No more anti-convulsives.

Orduval clamped down on his feelings and tried to understand more clearly what he had just been told. Really, he should have fathomed this being's source once it gave him its name. "You are a technological product of the human race…from Earth."

"Close enough."

Orduval narrowed his eyes, stared at the cat, and made an abrupt reassessment. "You're a product of a product."

"Startlingly fast."

"Does humanity still exist?"

"Now you're getting ahead of yourself. Yes, humanity, in all its wonderful and sometimes repulsive variety, still exists and has spread throughout many star systems, and will soon be coming here."

Orduval began to feel bolder. He stood up. "And do humans tell you what to do?"

"Sometimes they do, though not very often. Generally, the machines rule the Polity. We're better at it."

"Polity?"

"Empire, dominion…call it what you will."

"Why do you bother to rule?"

Again that tiger shrug. "Why not?"

Orduval closed his eyes. He could feel himself absorbing this new data and placing it on hold, ready to apply it to the huge body of knowledge resting in his narrow skull, before making massive reassessments. He replayed the conversation thus far, then asked, "Why am I different? You inferred that rescuing me was a different matter from rescuing all those others."

"I was instructed not to reveal myself or to interfere here. I've been ignoring that order and until now got away with it. You were one of four people—you can guess who the others are—I decided to watch very closely. You would have died here, either quickly from exposure or your injuries, or later from your fits. My intervention will be discovered, though perhaps not for some time."

"You did not need to actually show yourself to me. I'm sure you could have anonymously engineered a scenario similar to the others."

"Similar, maybe. But then there were those fits…"

"What about them?"

"Well, I interfered a bit more than can be covered." Tigger looked to one side, exposing his teeth, then turned back to centre his gaze on Orduval again. "Your problem was interesting to neurologists on Sudoria, in the Orbital Combine stations and in Fleet—mainly because of the notoriety of your three siblings. No engineered scenario would prevent those neurologists getting a bit uptight after seeing the first scan made of your brain after your return home."

"That block you put in?"

"More than that."

"You've done something else?"

"Where's your star, Orduval?"

Looking inward, Orduval felt his mind was closed like a fist. The white star, that point at the centre of his being, seemed now to be missing.
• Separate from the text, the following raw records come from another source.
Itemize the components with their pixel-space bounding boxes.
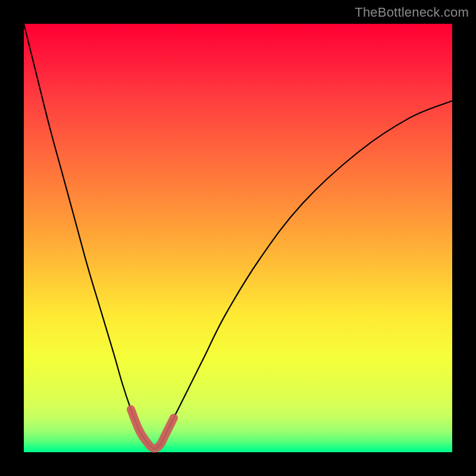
plot-area <box>24 24 452 452</box>
highlight-segment <box>131 409 174 449</box>
chart-frame: TheBottleneck.com <box>0 0 476 476</box>
bottleneck-curve <box>24 24 452 449</box>
curve-layer <box>24 24 452 452</box>
watermark-text: TheBottleneck.com <box>355 5 469 20</box>
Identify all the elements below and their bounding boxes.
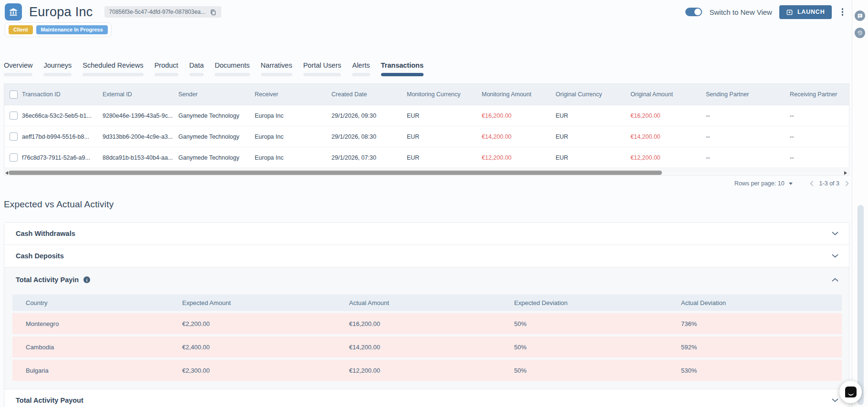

Tigger continued, "I made surgical alterations—very small ones. I've stuck a device in your skull that shifts the balance of your neurochemicals closer to that possessed by your brother Harald. From this device a mycelium is growing which will finally complete the job. I designed it all myself."

Orduval felt an instinctive urge to protest, but immediately rejected it. He held no love for experiencing the alternative to what this entity had done to him.

"So what now, you're going to keep me prisoner?"

"No, you can bugger off if you want, and we won't meet again for some years."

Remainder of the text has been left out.